[AVAILABLE DATA Boundary: Start]

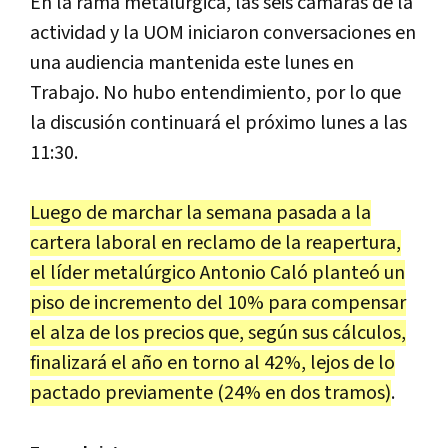
En la rama metalúrgica, las seis cámaras de la
actividad y la UOM iniciaron conversaciones en
una audiencia mantenida este lunes en
Trabajo. No hubo entendimiento, por lo que
la discusión continuará el próximo lunes a las
11:30.
Luego de marchar la semana pasada a la
cartera laboral en reclamo de la reapertura,
el líder metalúrgico Antonio Caló planteó un
piso de incremento del 10% para compensar
el alza de los precios que, según sus cálculos,
finalizará el año en torno al 42%, lejos de lo
pactado previamente (24% en dos tramos)
.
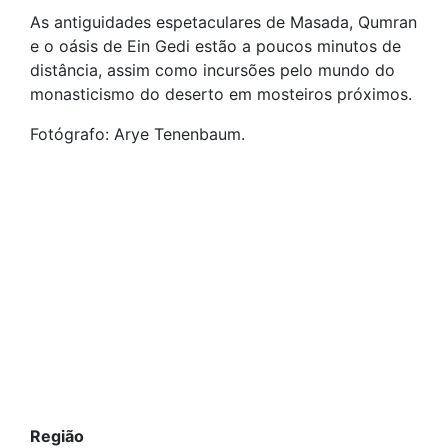
As antiguidades espetaculares de Masada, Qumran
e o oásis de Ein Gedi estão a poucos minutos de
distância, assim como incursões pelo mundo do
monasticismo do deserto em mosteiros próximos.
Fotógrafo: Arye Tenenbaum.
Região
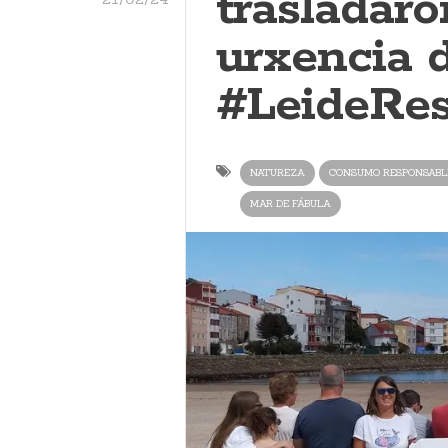
trasladaro
urxencia 
#LeideRe
NATUREZA
CONSUMO RESPONSABL
MAR DE FÁBULA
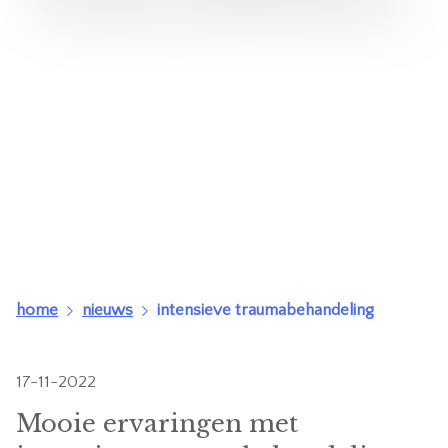
deling
deling
deling
home
nieuws
intensieve traumabehandeling
17-11-2022
Mooie ervaringen met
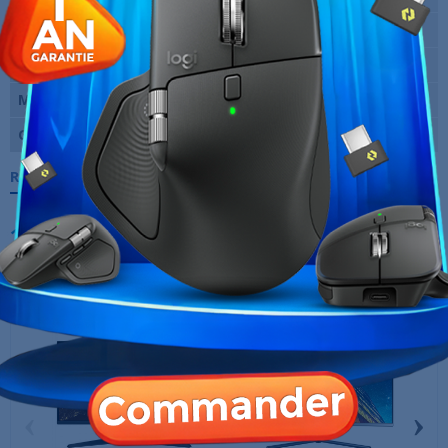
Temps de réponse
5 ms
Entrées vidéo
1 X HDMI Femelle, 1 X Type C
Marque
MSI
Garantie
12 Mois
Références spécifiques
10 AUTRES PRODUITS DANS LA MÊME
CATÉGORIE :
‹
›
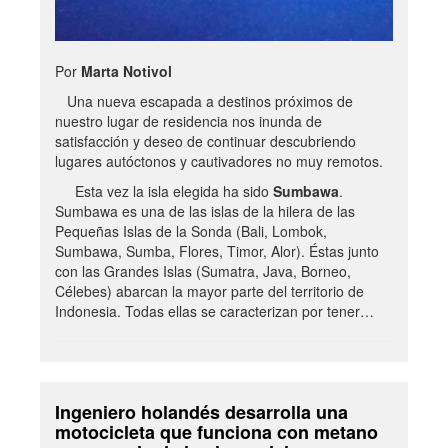
Por
Marta Notivol
Una nueva escapada a destinos próximos de
nuestro lugar de residencia nos inunda de
satisfacción y deseo de continuar descubriendo
lugares autóctonos y cautivadores no muy remotos.
Esta vez la isla elegida ha sido
Sumbawa
.
Sumbawa es una de las islas de la hilera de las
Pequeñas Islas de la Sonda (Bali, Lombok,
Sumbawa, Sumba, Flores, Timor, Alor). Éstas junto
con las Grandes Islas (Sumatra, Java, Borneo,
Célebes) abarcan la mayor parte del territorio de
Indonesia. Todas ellas se caracterizan por tener…
Ingeniero holandés desarrolla una
motocicleta que funciona con metano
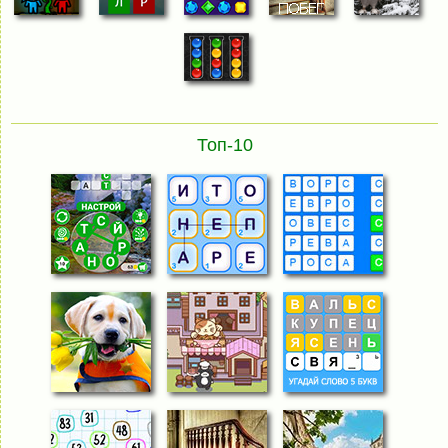
Топ-10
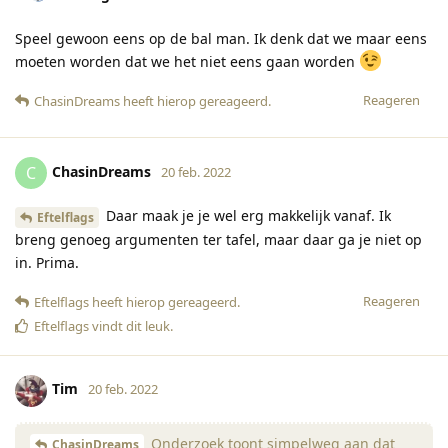
Speel gewoon eens op de bal man. Ik denk dat we maar eens
moeten worden dat we het niet eens gaan worden
Reageren
ChasinDreams
heeft hierop gereageerd
.
ChasinDreams
C
20 feb. 2022
Daar maak je je wel erg makkelijk vanaf. Ik
Eftelflags
breng genoeg argumenten ter tafel, maar daar ga je niet op
in. Prima.
Reageren
Eftelflags
heeft hierop gereageerd
.
Eftelflags
vindt dit leuk
.
Tim
20 feb. 2022
Onderzoek toont simpelweg aan dat
ChasinDreams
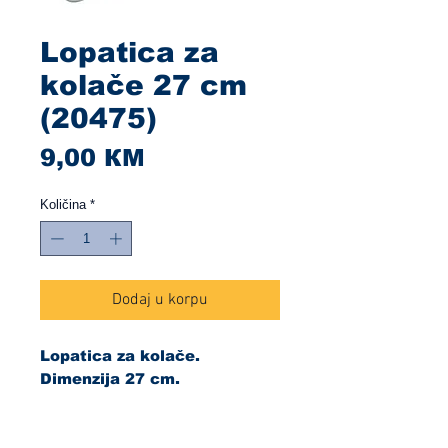
Lopatica za
kolače 27 cm
(20475)
Cijena
9,00 КМ
Količina
*
Dodaj u korpu
Lopatica za kolače.
Dimenzija 27 cm.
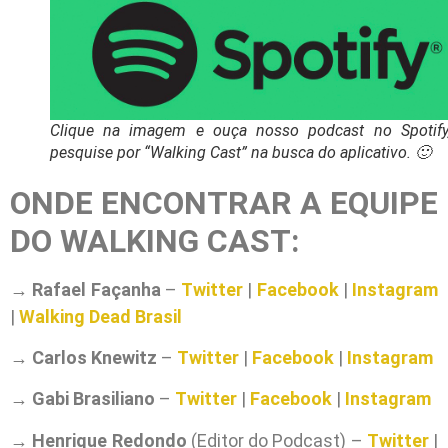
Clique na imagem e ouça nosso podcast no Spotify
pesquise por “Walking Cast” na busca do aplicativo. 🙂
ONDE ENCONTRAR A EQUIPE
DO WALKING CAST:
→
Rafael Façanha
–
Twitter
|
Facebook
|
Instagram
|
Walking Dead Brasil
→
Carlos Knewitz
–
Twitter
|
Facebook
|
Instagram
→
Gabi Brasiliano
–
Twitter
|
Facebook
|
Instagram
→
Henrique Redondo
(Editor do Podcast) –
Twitter
|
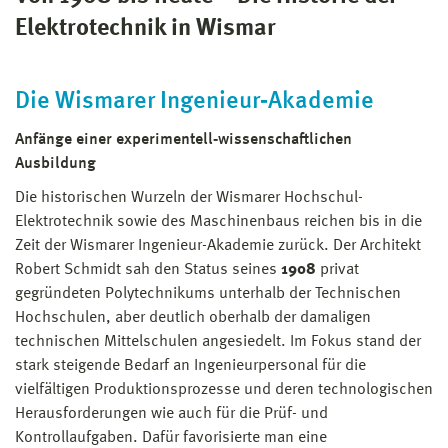
Elektrotechnik in Wismar
Die Wismarer Ingenieur‐Akademie
Anfänge einer experimentell‐wissenschaftlichen
Ausbildung
Die historischen Wurzeln der Wismarer Hochschul-
Elektrotechnik sowie des Maschinenbaus reichen bis in die
Zeit der Wismarer Ingenieur-Akademie zurück. Der Architekt
Robert Schmidt sah den Status seines
1908
privat
gegründeten Polytechnikums unterhalb der Technischen
Hochschulen, aber deutlich oberhalb der damaligen
technischen Mittelschulen angesiedelt. Im Fokus stand der
stark steigende Bedarf an Ingenieurpersonal für die
vielfältigen Produktionsprozesse und deren technologischen
Herausforderungen wie auch für die Prüf- und
Kontrollaufgaben. Dafür favorisierte man eine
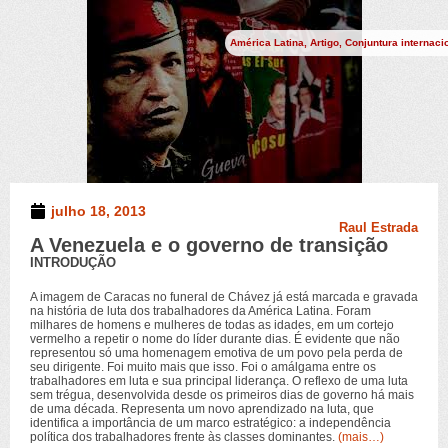
América Latina
,
Artigo
,
Conjuntura internaci
julho 18, 2013
Raul Estrada
A Venezuela e o governo de transição
INTRODUÇÃO
A imagem de Caracas no funeral de Chávez já está marcada e gravada
na história de luta dos trabalhadores da América Latina. Foram
milhares de homens e mulheres de todas as idades, em um cortejo
vermelho a repetir o nome do líder durante dias. É evidente que não
representou só uma homenagem emotiva de um povo pela perda de
seu dirigente. Foi muito mais que isso. Foi o amálgama entre os
trabalhadores em luta e sua principal liderança. O reflexo de uma luta
sem trégua, desenvolvida desde os primeiros dias de governo há mais
de uma década. Representa um novo aprendizado na luta, que
identifica a importância de um marco estratégico: a independência
política dos trabalhadores frente às classes dominantes.
(mais…)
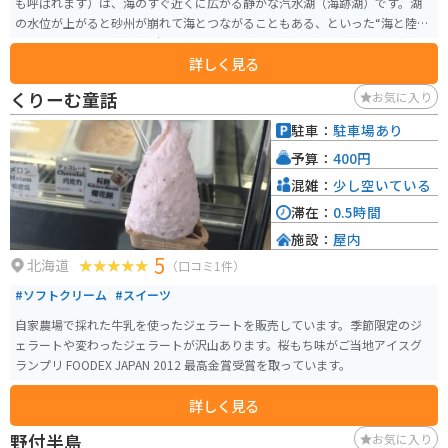
も呼ばれます）は、海のすぐ近くに広がる静かな汽水湖（海跡湖）です。湖
の水位が上がると砂州が崩れて海とつながることもある、といった“海と陸の
境目”ならではの表情が魅力で、ヨシなどの湿地植生と水面、背後の丘陵がつ
詳しく見る
くる景観はとても素朴で美しい場所です。 特に見どころは夕景。夕日が沈む
時間帯には、水面に赤く映る光と空のグラデーションが広がり、写真スポッ
くりーむ童話
お気に入り
トです。所在地は釧路市の音別町周辺で、白糠町との境界付近に位置します。
国道38号が近くを通り、根室本線の列車の車窓からも眺められます。
駐車：
駐車場あり
予算：
400円
混雑：
少し空いている
滞在：
0.5時間
施設：
屋内
5
北海道
（口コミ1件）
#ソフトクリーム
#スイーツ
自家農場で採れた牛乳を使ったジェラートを販売しています。季節限定のジ
ェラートや変わったジェラートが沢山あります。桜もち味がご当地アイスグ
ランプリ FOODEX JAPAN 2012 最高金賞受賞を取っています。
詳しく見る
野付半島
お気に入り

[AVAILABLE DATA Boundary: End]

WHAT THE EXERCISE ASKS -> If the string "governo" appears in a line of the entries, report the line.

SOLUTION TO THIS PROBLEM ->
A Venezuela e o governo de transição
sem trégua, desenvolvida desde os primeiros dias de governo há mais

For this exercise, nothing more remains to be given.